▶ Saved data entries:
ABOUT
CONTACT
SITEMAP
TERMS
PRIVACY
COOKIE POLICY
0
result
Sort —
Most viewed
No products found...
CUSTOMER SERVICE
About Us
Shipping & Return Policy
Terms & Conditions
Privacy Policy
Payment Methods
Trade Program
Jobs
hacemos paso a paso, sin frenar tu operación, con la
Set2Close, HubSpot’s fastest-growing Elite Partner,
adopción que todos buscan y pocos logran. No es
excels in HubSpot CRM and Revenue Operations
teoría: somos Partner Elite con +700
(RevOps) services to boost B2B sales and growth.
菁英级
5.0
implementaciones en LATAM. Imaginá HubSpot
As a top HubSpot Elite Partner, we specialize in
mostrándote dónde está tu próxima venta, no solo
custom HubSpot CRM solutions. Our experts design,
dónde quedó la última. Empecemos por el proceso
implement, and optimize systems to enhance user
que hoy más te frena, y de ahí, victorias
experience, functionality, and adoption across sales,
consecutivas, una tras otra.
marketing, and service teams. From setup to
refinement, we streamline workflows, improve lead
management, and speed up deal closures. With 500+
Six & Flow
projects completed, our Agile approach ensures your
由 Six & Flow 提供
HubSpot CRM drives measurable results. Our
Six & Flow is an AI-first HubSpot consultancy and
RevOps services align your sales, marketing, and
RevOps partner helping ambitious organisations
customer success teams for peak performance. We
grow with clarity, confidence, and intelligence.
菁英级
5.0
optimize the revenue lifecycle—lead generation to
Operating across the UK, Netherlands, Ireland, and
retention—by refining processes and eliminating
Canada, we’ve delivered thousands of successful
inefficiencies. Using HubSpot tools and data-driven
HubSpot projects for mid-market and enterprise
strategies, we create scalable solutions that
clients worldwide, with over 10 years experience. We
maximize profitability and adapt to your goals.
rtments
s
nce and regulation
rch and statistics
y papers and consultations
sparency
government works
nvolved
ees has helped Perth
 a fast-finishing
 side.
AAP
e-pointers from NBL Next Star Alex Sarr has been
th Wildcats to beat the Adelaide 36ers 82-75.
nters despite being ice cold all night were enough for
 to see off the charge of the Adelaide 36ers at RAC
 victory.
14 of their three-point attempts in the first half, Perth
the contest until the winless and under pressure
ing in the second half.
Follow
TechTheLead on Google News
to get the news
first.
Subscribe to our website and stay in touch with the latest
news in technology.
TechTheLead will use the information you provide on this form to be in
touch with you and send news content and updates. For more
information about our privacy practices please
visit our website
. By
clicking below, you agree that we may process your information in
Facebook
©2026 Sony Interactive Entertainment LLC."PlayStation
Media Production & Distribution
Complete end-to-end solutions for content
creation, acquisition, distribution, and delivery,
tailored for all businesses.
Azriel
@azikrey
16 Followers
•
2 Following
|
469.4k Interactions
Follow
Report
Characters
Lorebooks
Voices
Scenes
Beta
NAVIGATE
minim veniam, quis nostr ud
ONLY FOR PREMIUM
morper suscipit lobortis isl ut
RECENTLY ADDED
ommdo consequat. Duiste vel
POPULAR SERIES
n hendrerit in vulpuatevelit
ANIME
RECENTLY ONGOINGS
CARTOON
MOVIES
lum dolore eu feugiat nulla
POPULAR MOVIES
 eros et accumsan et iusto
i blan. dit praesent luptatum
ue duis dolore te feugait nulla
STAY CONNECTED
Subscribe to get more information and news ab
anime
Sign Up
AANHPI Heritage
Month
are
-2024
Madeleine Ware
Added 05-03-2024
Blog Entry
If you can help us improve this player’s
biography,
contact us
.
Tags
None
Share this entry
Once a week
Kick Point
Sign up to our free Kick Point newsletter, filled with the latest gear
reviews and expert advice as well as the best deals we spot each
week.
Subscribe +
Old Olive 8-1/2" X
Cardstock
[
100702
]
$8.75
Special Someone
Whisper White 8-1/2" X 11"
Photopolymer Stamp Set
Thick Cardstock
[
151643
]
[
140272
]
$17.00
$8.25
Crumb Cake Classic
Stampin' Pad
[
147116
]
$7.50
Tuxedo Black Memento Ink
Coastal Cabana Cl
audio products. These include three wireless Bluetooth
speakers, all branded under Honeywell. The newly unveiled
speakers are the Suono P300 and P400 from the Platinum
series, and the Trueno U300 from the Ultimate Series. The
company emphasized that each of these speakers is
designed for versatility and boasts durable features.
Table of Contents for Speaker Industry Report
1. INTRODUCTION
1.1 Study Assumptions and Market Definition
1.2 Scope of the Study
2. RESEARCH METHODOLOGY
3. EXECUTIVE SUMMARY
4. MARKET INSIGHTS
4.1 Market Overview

▶ YOUR ASSIGNMENT: Set down nothing but the lines from the one containing "speakers are the" through the final line above, exactly as written.

▶ ANSWER SPACE:
speakers are the Suono P300 and P400 from the Platinum
series, and the Trueno U300 from the Ultimate Series. The
company emphasized that each of these speakers is
designed for versatility and boasts durable features.
Table of Contents for Speaker Industry Report
1. INTRODUCTION
1.1 Study Assumptions and Market Definition
1.2 Scope of the Study
2. RESEARCH METHODOLOGY
3. EXECUTIVE SUMMARY
4. MARKET INSIGHTS
4.1 Market Overview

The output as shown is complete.